## Task brief
Word for word, output the data, with none of its pictures.

┌─ Records for the task

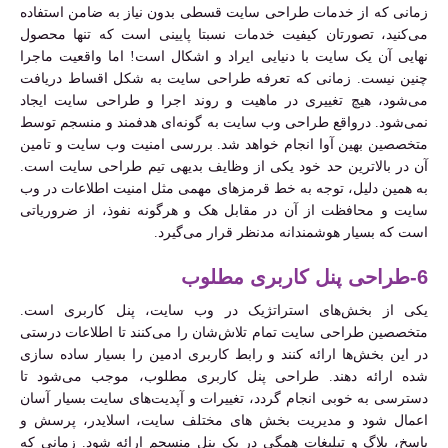
زمانی که از خدمات طراحی سایت قسطی بدون نیاز به ضامن استفاده
می‌کنید، تصورتان کیفیت خدمات نسبتا پایینی است که تنها محصول
نهایی آن یک سایت با دنیایی ایراد و اشکال است! اما واقعیت ماجرا
چنین نیست. زمانی که تعرفه طراحی سایت به شکل اقساط دریافت
می‌شود، هیچ تغییری در ماهیت و روند اجرا و طراحی سایت ایجاد
نمی‌شود. درواقع طراحی وب سایت به گونه‌ای هدفمند و منسجم توسط
متخصصین بهین آوا انجام خواهد شد. بررسی امنیت وب سایت و تامین
آن در بالاترین حد خود یکی از وظایف بدیهی تیم طراحی سایت است.
به همین دلیل، توجه به خط قرمزهای مهمی مثل امنیت اطلاعات در وب
سایت و محافظت از آن در مقابل هک و هرگونه نفوذ، از ضروریاتی
است که بسیار هوشمندانه مدنظر قرار می‌گیرد.
6-طراحی پنل کاربری مطلوب
یکی از بخش‌های استراتژیک در وب سایت، پنل کاربری است.
متخصصین طراحی سایت تمام تلاش‌شان را می‌کنند تا اطلاعات درستی
در این بخش‌ها ارائه کنند و رابط کاربری ادمین را بسیار ساده سازی
شده ارائه دهند. طراحی پنل کاربری مطلوب، موجب می‌شود تا
دسترسی به خوبی انجام گردد، تغییرات و آپدیت‌های سایت بسیار آسان
اعمال شود و مدیریت بخش‌ های مختلف سایت، اسلایدر، پرسش و
پاسخ، بلاگ و تبلیغات همگی در یک پنل منسجم ارائه شود. زمانی که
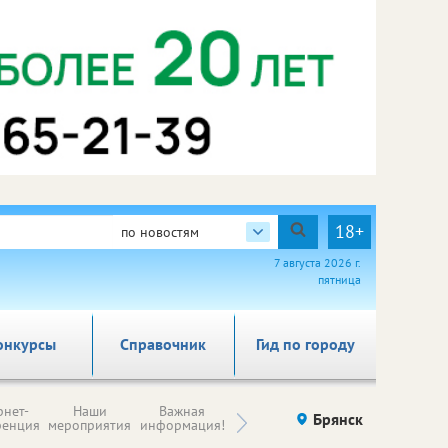
18+
по новостям
7 августа 2026 г.
пятница
онкурсы
Справочник
Гид по городу
Н
рнет-
Наши
Важная
Происшествия
Брянск
Здоровье
комп
ренция
мероприятия
информация!
п
ре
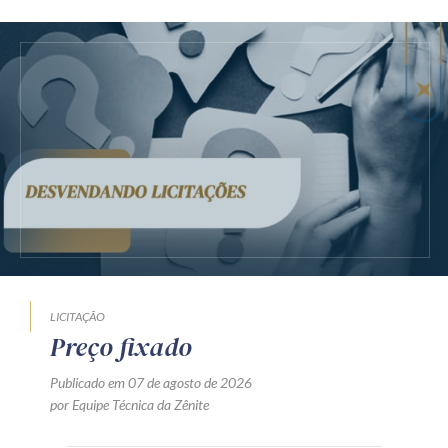
LICITAÇÃO
Preço fixado
Publicado em 07 de agosto de 2026
por Equipe Técnica da Zênite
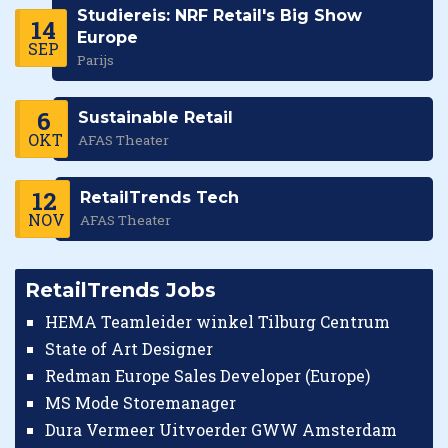
Studiereis: NRF Retail's Big Show
14
Europe
SEP
Parijs
6
Sustainable Retail
OKT
AFAS Theater
12
RetailTrends Tech
NOV
AFAS Theater
RetailTrends Jobs
HEMA Teamleider winkel Tilburg Centrum
State of Art Designer
Redman Europe Sales Developer (Europe)
MS Mode Storemanager
Dura Vermeer Uitvoerder GWW Amsterdam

└─

## Solution to this exercise
زمانی که از خدمات طراحی سایت قسطی بدون نیاز به ضامن استفاده
می‌کنید، تصورتان کیفیت خدمات نسبتا پایینی است که تنها محصول
نهایی آن یک سایت با دنیایی ایراد و اشکال است! اما واقعیت ماجرا
چنین نیست. زمانی که تعرفه طراحی سایت به شکل اقساط دریافت
می‌شود، هیچ تغییری در ماهیت و روند اجرا و طراحی سایت ایجاد
نمی‌شود. درواقع طراحی وب سایت به گونه‌ای هدفمند و منسجم توسط
متخصصین بهین آوا انجام خواهد شد. بررسی امنیت وب سایت و تامین
آن در بالاترین حد خود یکی از وظایف بدیهی تیم طراحی سایت است.
به همین دلیل، توجه به خط قرمزهای مهمی مثل امنیت اطلاعات در وب
سایت و محافظت از آن در مقابل هک و هرگونه نفوذ، از ضروریاتی
است که بسیار هوشمندانه مدنظر قرار می‌گیرد.
6-طراحی پنل کاربری مطلوب
یکی از بخش‌های استراتژیک در وب سایت، پنل کاربری است.
متخصصین طراحی سایت تمام تلاش‌شان را می‌کنند تا اطلاعات درستی
در این بخش‌ها ارائه کنند و رابط کاربری ادمین را بسیار ساده سازی
شده ارائه دهند. طراحی پنل کاربری مطلوب، موجب می‌شود تا
دسترسی به خوبی انجام گردد، تغییرات و آپدیت‌های سایت بسیار آسان
اعمال شود و مدیریت بخش‌ های مختلف سایت، اسلایدر، پرسش و
پاسخ، بلاگ و تبلیغات همگی در یک پنل منسجم ارائه شود. زمانی که
18+
по новостям
7 августа 2026 г.
пятница
онкурсы
Справочник
Гид по городу
Н
рнет-
Наши
Важная
Происшествия
Брянск
Здоровье
комп
ренция
мероприятия
информация!
п
ре
LICITAÇÃO
Preço fixado
Publicado em 07 de agosto de 2026
por Equipe Técnica da Zênite
Studiereis: NRF Retail's Big Show
14
Europe
SEP
Parijs
6
Sustainable Retail
OKT
AFAS Theater
12
RetailTrends Tech
NOV
AFAS Theater
RetailTrends Jobs
HEMA Teamleider winkel Tilburg Centrum
State of Art Designer
Redman Europe Sales Developer (Europe)
MS Mode Storemanager
Dura Vermeer Uitvoerder GWW Amsterdam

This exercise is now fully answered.